Sept. 15 (UPI) -- West Nile virus spreads most rapidly in places featuring average temperatures between 75 and 77 degrees Fahrenheit.
According to a new model, as the climate warms, West Nile virus transmission is likely to increase in some parts of the United States, while the threat dissipates in others.
"As the climate warms, it is critical to understand how temperature changes will affect the transmission of mosquito-borne diseases," lead researcher Marta Shocket said in a news release.
Shocket is now a postdoctoral researcher at UCLA, but conducted the new research while a fellow at Stanford.
For the new study, the results of which were published Tuesday in the journal eLife, researchers modeled how temperature changes will influence the range of three U.S. mosquito species.
The three species are responsible for the spread of six mosquito-borne viruses, including the West Nile, St. Louis Encephalitis, Eastern and Western Equine Encephalitis, Sindbis and Rift Valley fever viruses.
To build the model, scientists relied on lab experiments demonstrating the influence of temperature on each species' reproduction, development, survival, biting rate and ability to transmit the virus.
"Most of the viruses covered in this work are from more temperate areas than more commonly studied tropical diseases," Shocket said.

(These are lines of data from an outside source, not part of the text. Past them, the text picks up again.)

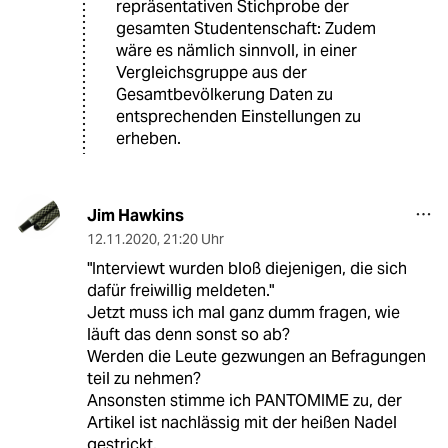
repräsentativen Stichprobe der
gesamten Studentenschaft: Zudem
wäre es nämlich sinnvoll, in einer
Vergleichsgruppe aus der
Gesamtbevölkerung Daten zu
entsprechenden Einstellungen zu
erheben.
Jim Hawkins
12.11.2020
,
21:20 Uhr
"Interviewt wurden bloß diejenigen, die sich
dafür freiwillig meldeten."
Jetzt muss ich mal ganz dumm fragen, wie
läuft das denn sonst so ab?
Werden die Leute gezwungen an Befragungen
teil zu nehmen?
Ansonsten stimme ich PANTOMIME zu, der
Artikel ist nachlässig mit der heißen Nadel
gestrickt.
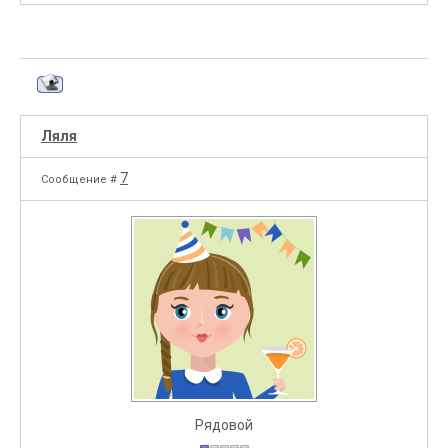
Ляля
7
Сообщение #
Рядовой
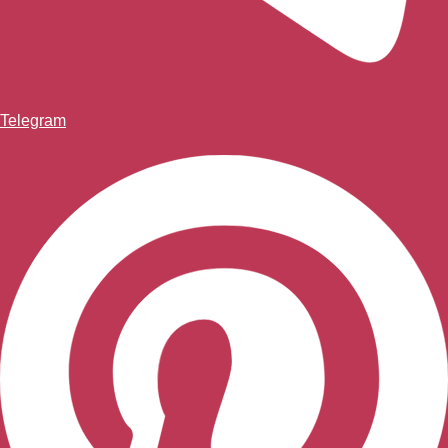
Telegram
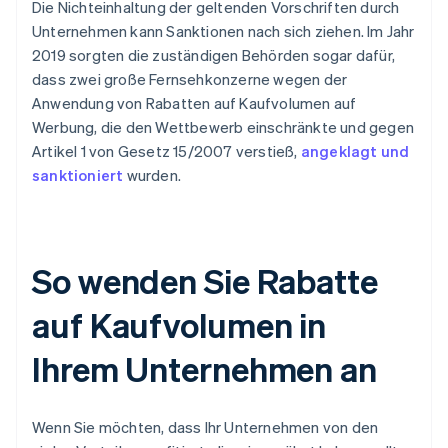
Die Nichteinhaltung der geltenden Vorschriften durch
Unternehmen kann Sanktionen nach sich ziehen. Im Jahr
2019 sorgten die zuständigen Behörden sogar dafür,
dass zwei große Fernsehkonzerne wegen der
Anwendung von Rabatten auf Kaufvolumen auf
Werbung, die den Wettbewerb einschränkte und gegen
Artikel 1 von Gesetz 15/2007 verstieß,
angeklagt und
sanktioniert
wurden.
So wenden Sie Rabatte
auf Kaufvolumen in
Ihrem Unternehmen an
Wenn Sie möchten, dass Ihr Unternehmen von den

"We compared these results to those of tropical diseases like malaria and dengue and found that the optimal temperatures and cold thermal limits for virus spread are cooler," she said. "This means the viruses spread more efficiently at cooler temperatures compared to more tropical diseases, as you would expect."
Another study, published earlier this month in the journal Lancet Planetary Health, showed the threat of some tropical diseases, such as Chikungunya and dengue, are likely to grow as temperatures warm across sub-Saharan Africa.
The latest research suggests the United States is likely to experience similar shifts in viral transmission threats.
Currently, roughly 70 percent of the U.S. population lives in places that are too cold for transmission of West Nile and the other temperate viruses. Around 30 percent live in places that get too hot during the summer for the spread of West Nile.
The new research showed that places that already get too hot in the summer for viral transmission are likely to see fewer cases of West Nile as temperatures continue to rise.
However, models showed higher temperatures will likely increase the threat of mosquito-borne viruses across sizable portions of the country. The simulations suggest rising temperatures will also extend the season for mosquito-borne virus transmission into the fall and spring.
"Climate change is poised to increase the transmission of West Nile and other mosquito-borne viruses in much of the U.S.," said senior author Erin Mordecai, assistant professor of biology at Stanford.
"But these diseases also depend on human contact with mosquitoes that also contact wildlife, so factors like human land use, mosquito control, mosquito and virus adaptations, and the emergence of new viruses make predicting the future of mosquito-borne disease a challenge," Mordecai said.